MapR Database Binary DiffTablesWithCrc

This utility uses a cyclic redundancy check to detect differences between sets of rows in the specified MapR Database binary tables. Then, for each set of non-identical rows, it performs a detailed comparison. Finally, it generates one or more directories of sequence files. You can use these files either to make a MapR Database binary table identical to its master or merge the rows from two MapR Database binary tables.

Sequence files are binary flat files. You can learn more about them here. To convert a sequence file into a format that you can read, use the MapR Database Binary FormatResult utility.

This utility requires less network bandwidth than the DiffTables utility because it performs a detailed table comparison only on the sets of rows where the CRC algorithm detected a difference. Therefore, consider using this utility when the tables you compare are very similar and you are concerned about the data transfer rate.

Requirements

  • When the cluster runs YARN, it must also use zero configuration failover for the ResourceManager.

By default, the utility considers both the source table and the destination table to be a master table. Therefore, it generates two directories with sequence files. These sequence files contain the puts required to update each table so that it can contain a superset of the rows defined in both tables at the time at which the utility was run.

When you specify a master table, the mapr difftableswithcrc utility generates one of the following output directories:

  • opsForDst. A directory containing sequence files that correspond to each put and delete required to make the destination table identical to the source table.
  • opsForSrc. A directory containing sequence files that correspond to each put and delete required to make the source table identical to the destination table.

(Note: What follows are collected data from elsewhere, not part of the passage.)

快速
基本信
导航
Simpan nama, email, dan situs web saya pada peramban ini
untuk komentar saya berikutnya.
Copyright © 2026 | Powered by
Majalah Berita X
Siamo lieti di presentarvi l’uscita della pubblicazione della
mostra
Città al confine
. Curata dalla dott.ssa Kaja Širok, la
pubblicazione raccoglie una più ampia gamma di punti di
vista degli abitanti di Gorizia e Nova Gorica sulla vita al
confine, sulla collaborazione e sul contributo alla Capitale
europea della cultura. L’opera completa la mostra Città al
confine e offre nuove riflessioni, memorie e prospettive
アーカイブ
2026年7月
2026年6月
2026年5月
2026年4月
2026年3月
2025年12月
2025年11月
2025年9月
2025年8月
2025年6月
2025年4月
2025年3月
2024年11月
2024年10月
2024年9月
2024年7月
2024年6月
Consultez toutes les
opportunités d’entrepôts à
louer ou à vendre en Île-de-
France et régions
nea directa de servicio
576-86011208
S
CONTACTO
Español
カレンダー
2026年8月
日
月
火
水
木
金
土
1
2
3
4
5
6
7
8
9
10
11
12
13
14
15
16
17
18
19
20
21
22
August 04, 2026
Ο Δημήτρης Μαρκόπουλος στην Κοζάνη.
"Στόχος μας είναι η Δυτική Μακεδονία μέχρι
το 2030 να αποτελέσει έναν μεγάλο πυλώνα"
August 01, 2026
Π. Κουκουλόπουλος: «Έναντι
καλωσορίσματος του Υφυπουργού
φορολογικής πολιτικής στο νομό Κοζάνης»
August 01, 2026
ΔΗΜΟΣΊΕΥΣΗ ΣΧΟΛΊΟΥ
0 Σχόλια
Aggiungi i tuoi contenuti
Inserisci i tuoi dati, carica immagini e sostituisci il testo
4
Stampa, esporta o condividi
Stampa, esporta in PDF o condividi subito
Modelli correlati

A user with write permissions on a table can run the hbase org.apache.hadoop.hbase.mapreduce.Import command to implement the puts and deletes specified in the sequence files.

Required Permissions

The user that runs the mapr difftableswithcrc utility must have the following permissions:

  • The permission readAce on the volumes where the tables are located.
  • The permission for column reads (readperm) on each table.

For information about how to set permissions on volumes, see Setting Whole Volume ACEs.

For information about how to set permissions on tables, see Enabling Table and Stream Authorizations with ACEs.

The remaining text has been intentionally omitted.